■ TASK REQUIREMENTS ■
As the answer, give a copy of each line below that includes the word "دريم".

■ SUPPLIED DATA ■
#####

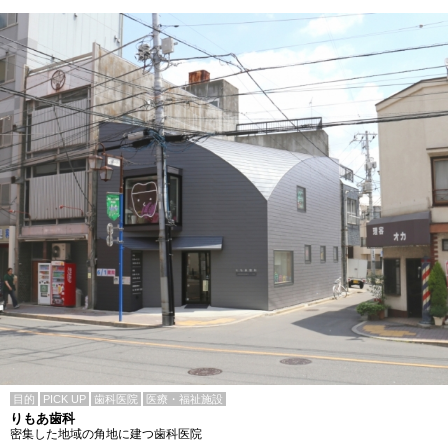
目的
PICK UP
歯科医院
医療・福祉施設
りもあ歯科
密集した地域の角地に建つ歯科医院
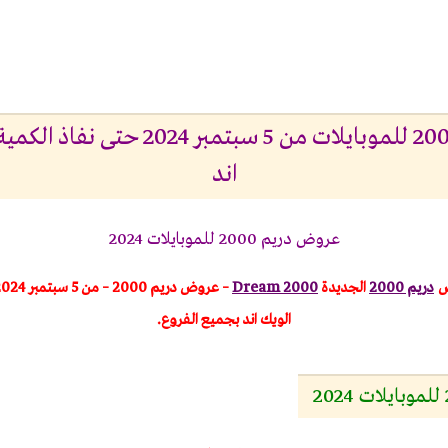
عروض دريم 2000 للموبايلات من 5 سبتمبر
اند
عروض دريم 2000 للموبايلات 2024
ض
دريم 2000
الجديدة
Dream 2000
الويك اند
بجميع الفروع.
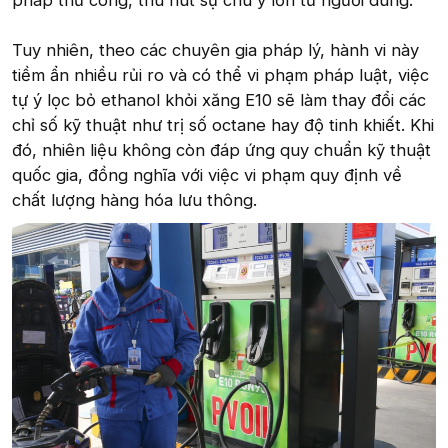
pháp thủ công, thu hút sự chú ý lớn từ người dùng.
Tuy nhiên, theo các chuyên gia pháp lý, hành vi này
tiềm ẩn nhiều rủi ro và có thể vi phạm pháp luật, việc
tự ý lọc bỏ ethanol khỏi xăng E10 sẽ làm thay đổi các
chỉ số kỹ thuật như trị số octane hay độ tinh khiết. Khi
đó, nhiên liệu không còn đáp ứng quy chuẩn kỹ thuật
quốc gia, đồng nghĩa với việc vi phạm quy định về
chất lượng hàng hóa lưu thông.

#####

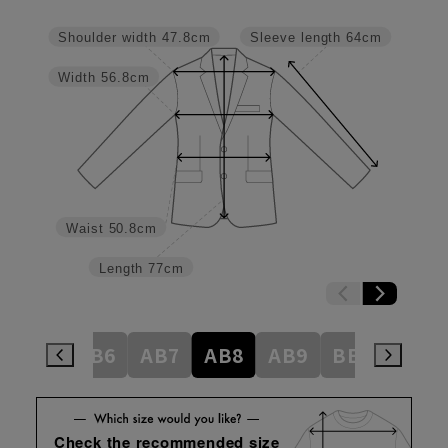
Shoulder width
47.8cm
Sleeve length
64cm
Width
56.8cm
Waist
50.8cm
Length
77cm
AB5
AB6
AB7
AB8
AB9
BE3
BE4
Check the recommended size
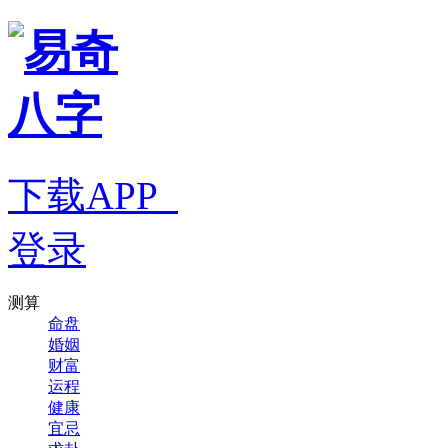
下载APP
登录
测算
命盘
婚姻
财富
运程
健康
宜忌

#####

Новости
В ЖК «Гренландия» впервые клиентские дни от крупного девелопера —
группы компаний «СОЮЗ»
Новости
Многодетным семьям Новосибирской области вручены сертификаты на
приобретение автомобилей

#####

■ TASK ANSWER ■
عروض دريم 2000 للموبايلات من 5 سبتمبر
عروض دريم 2000 للموبايلات 2024
دريم 2000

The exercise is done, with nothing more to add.